Check each line of the material below for "screenshot" and copy those where it appears.

*** Opening of Input ***

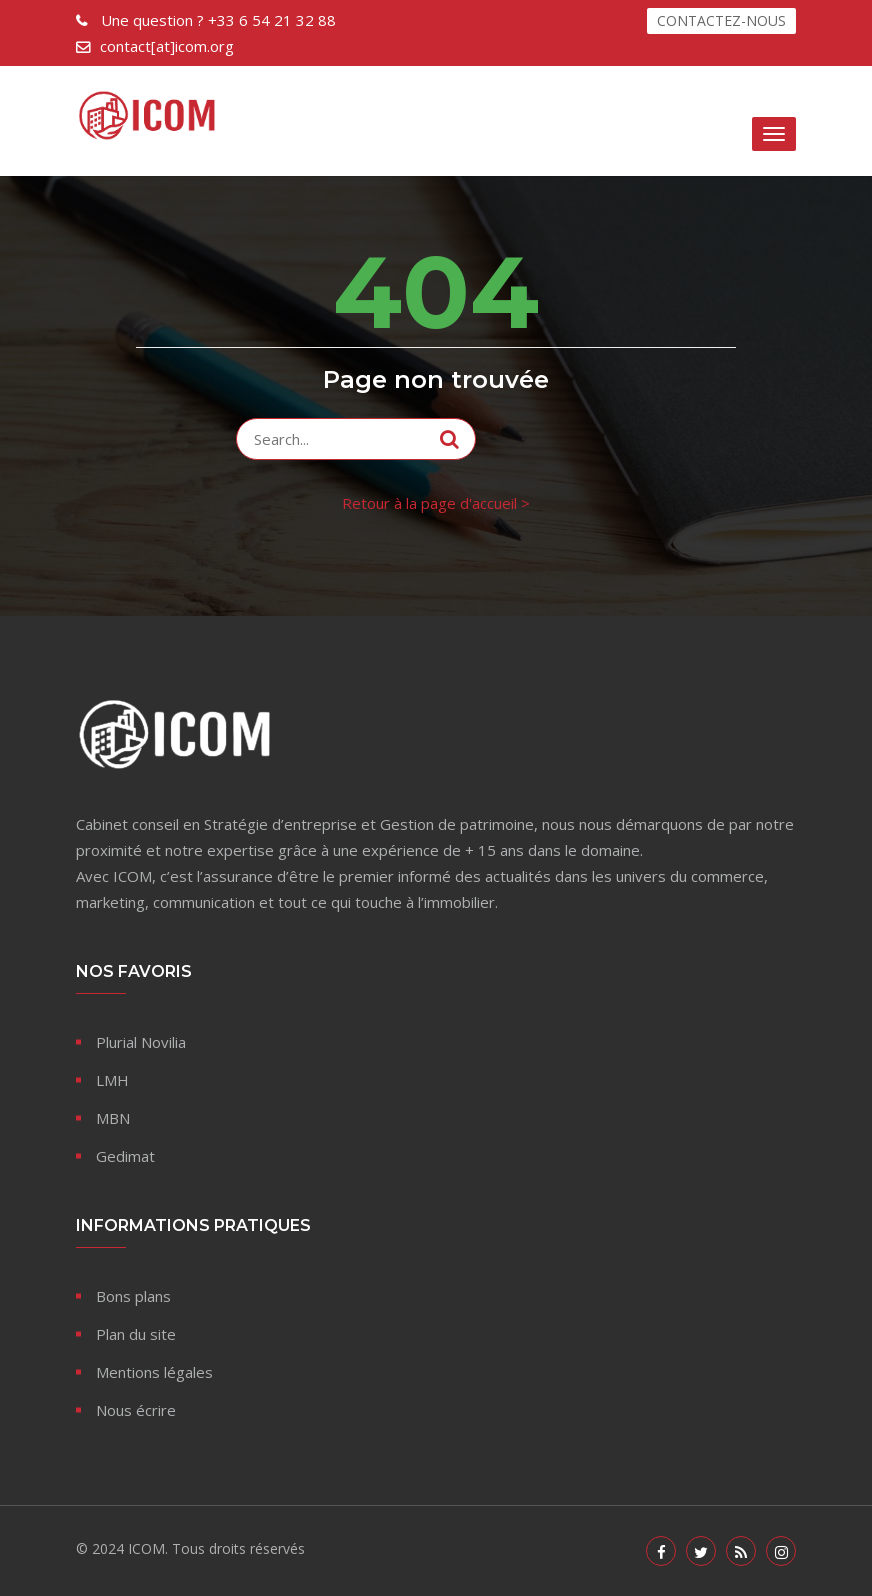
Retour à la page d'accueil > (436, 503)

*** Close of Input ***
*** Opening of Input ***

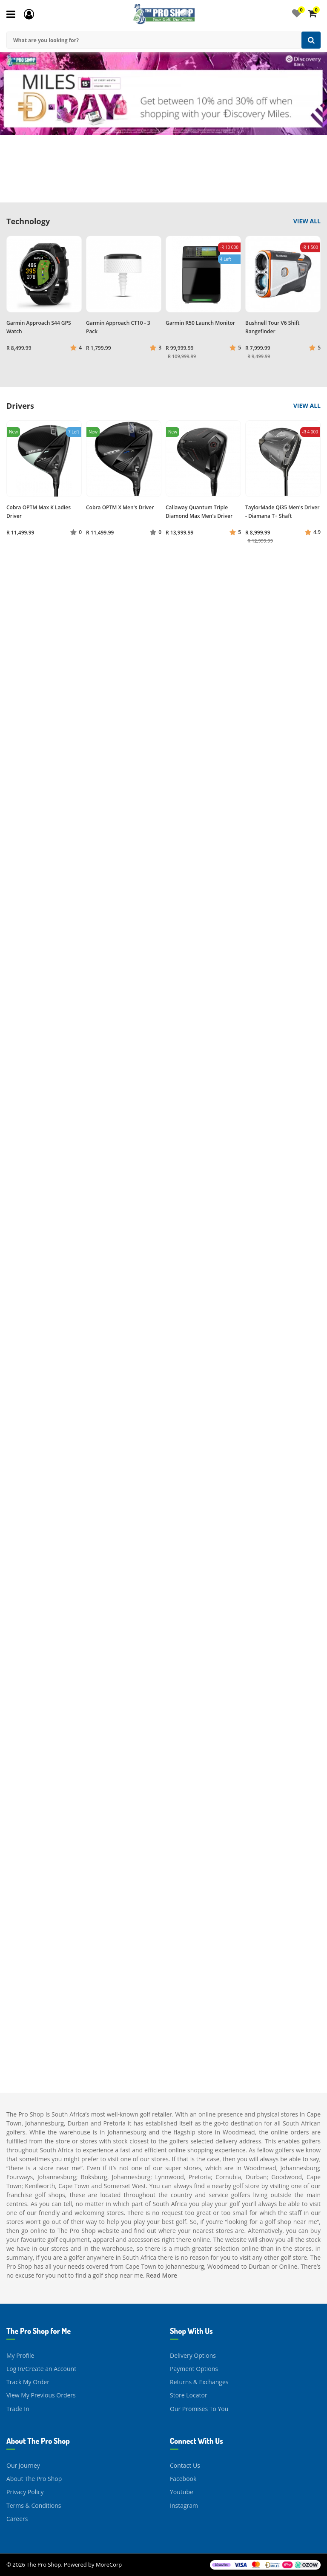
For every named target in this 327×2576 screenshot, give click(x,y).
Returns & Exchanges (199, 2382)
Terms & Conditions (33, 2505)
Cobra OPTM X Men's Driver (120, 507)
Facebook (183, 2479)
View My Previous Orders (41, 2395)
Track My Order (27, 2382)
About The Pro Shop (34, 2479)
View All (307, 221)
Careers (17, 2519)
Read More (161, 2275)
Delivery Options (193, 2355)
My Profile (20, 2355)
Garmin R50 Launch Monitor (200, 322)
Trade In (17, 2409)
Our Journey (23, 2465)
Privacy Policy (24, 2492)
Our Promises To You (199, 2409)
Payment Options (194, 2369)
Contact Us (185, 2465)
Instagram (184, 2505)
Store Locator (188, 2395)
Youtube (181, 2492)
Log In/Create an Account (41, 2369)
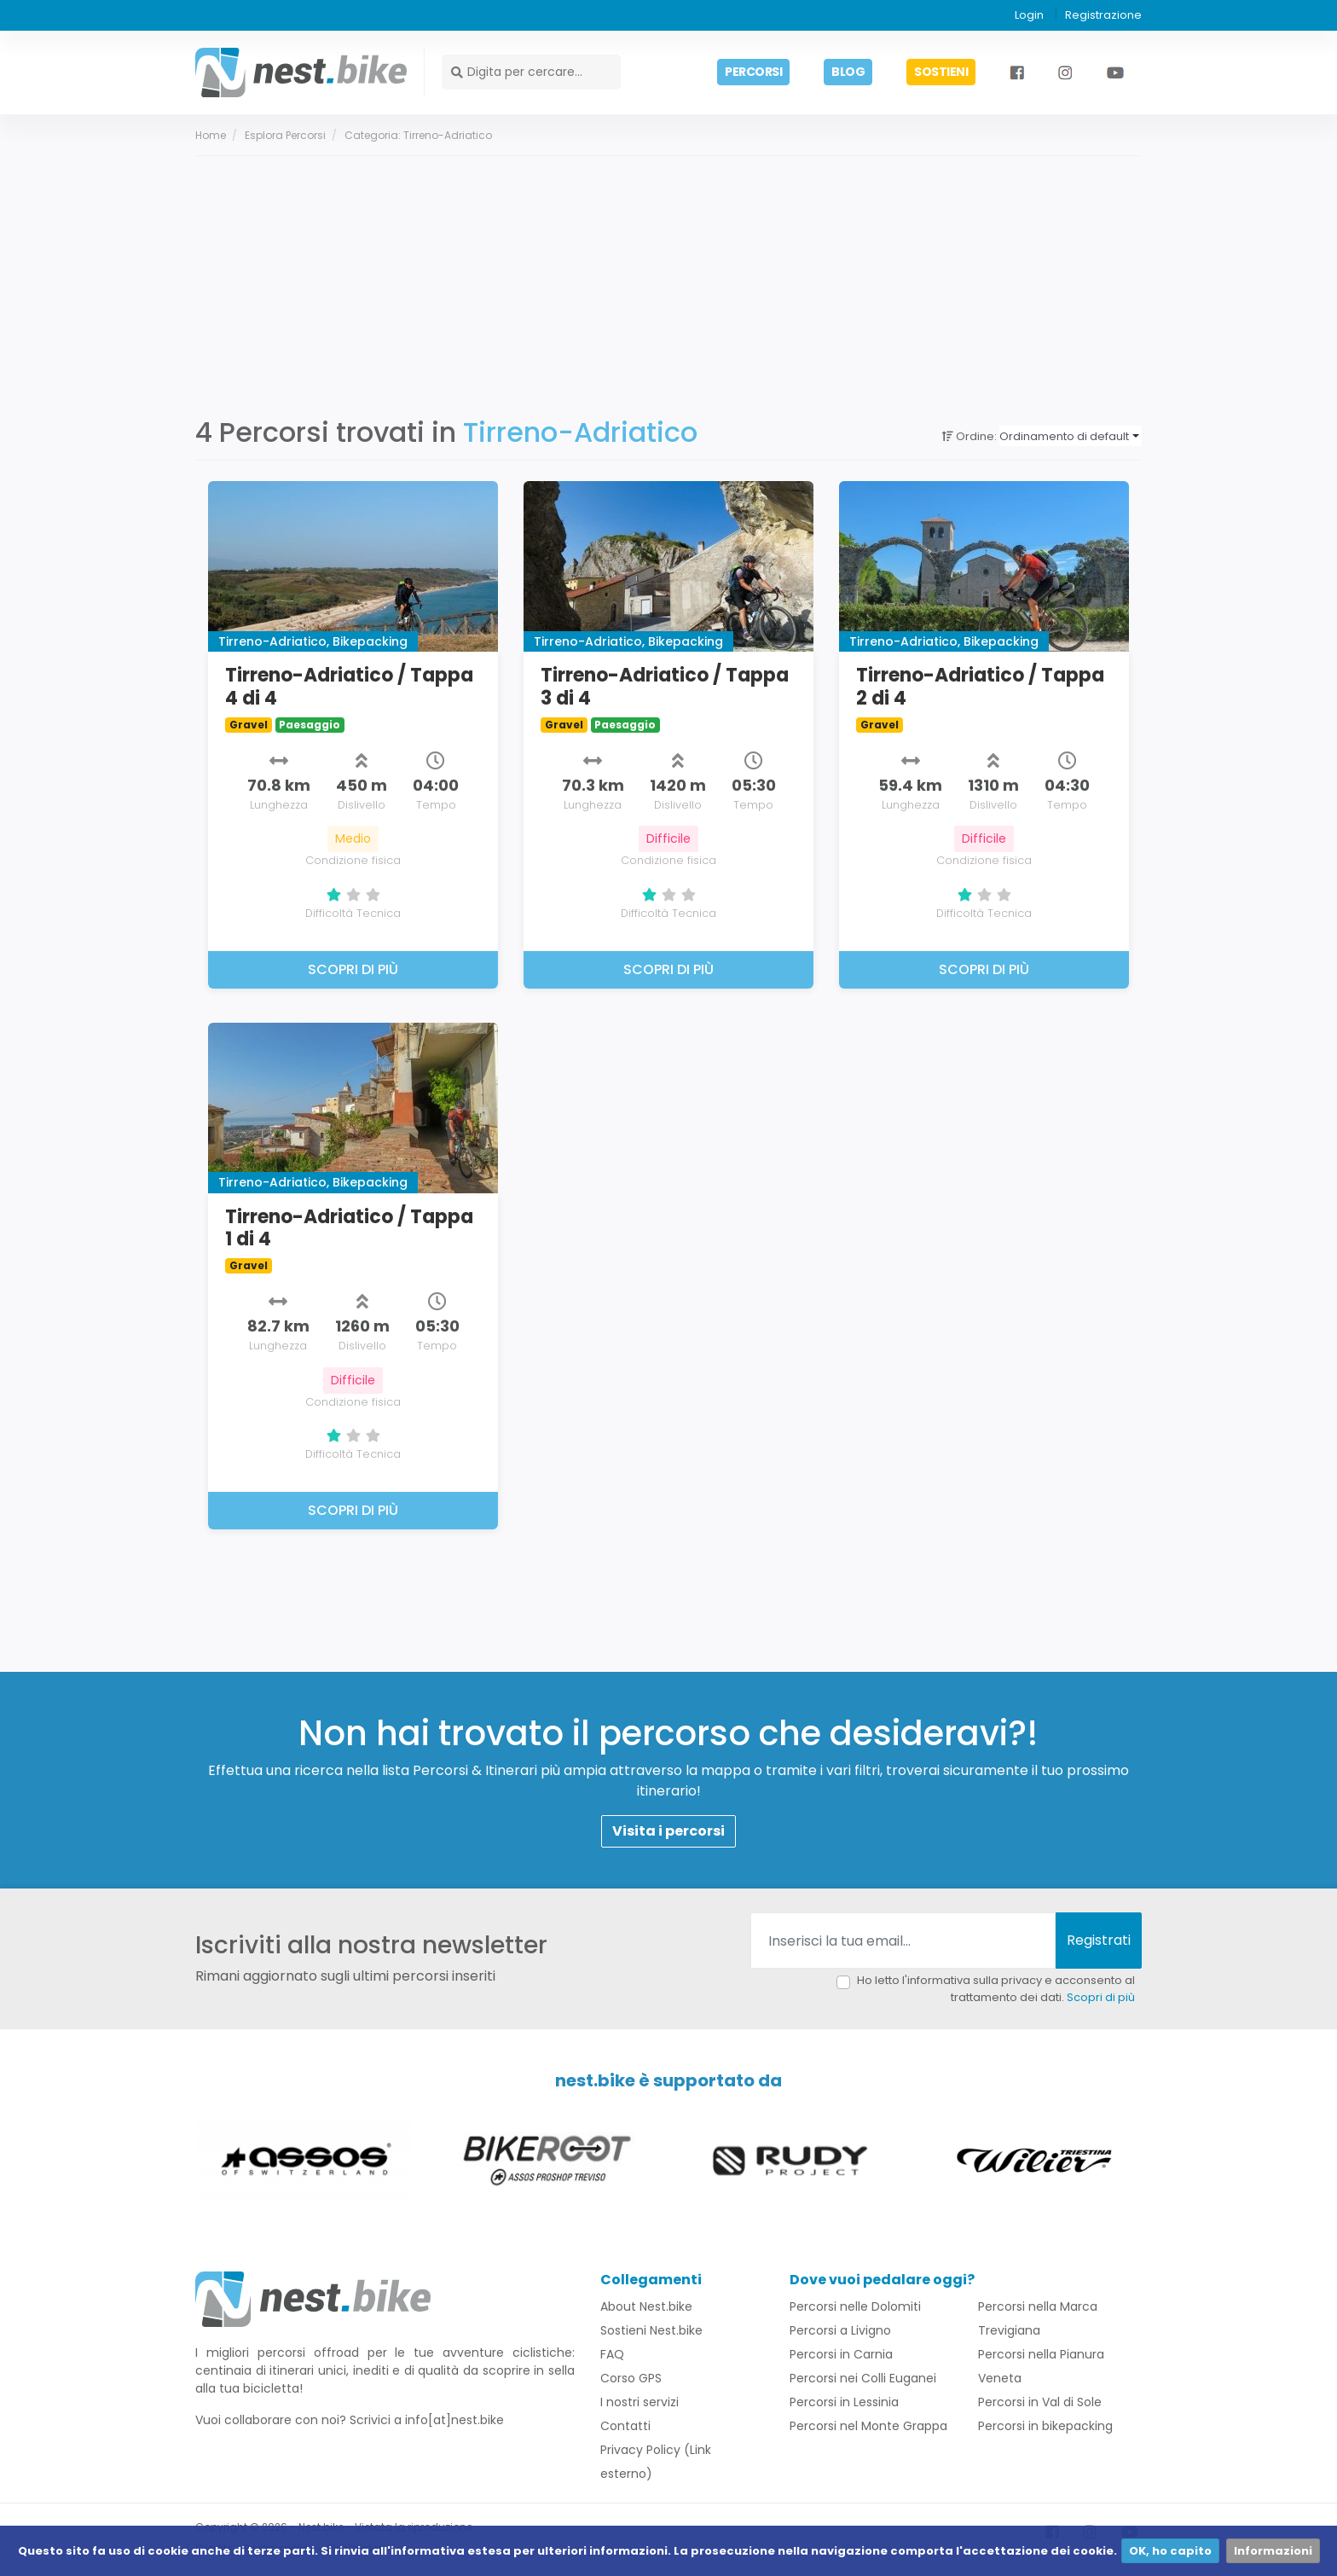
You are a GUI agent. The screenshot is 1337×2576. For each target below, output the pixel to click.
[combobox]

*** Close of Input ***

### Response box
For every named target in this 327×2576 screenshot, give click(x,y).
You are a GUI agent. The screenshot is 1337×2576. For each target below, output the pixel to click.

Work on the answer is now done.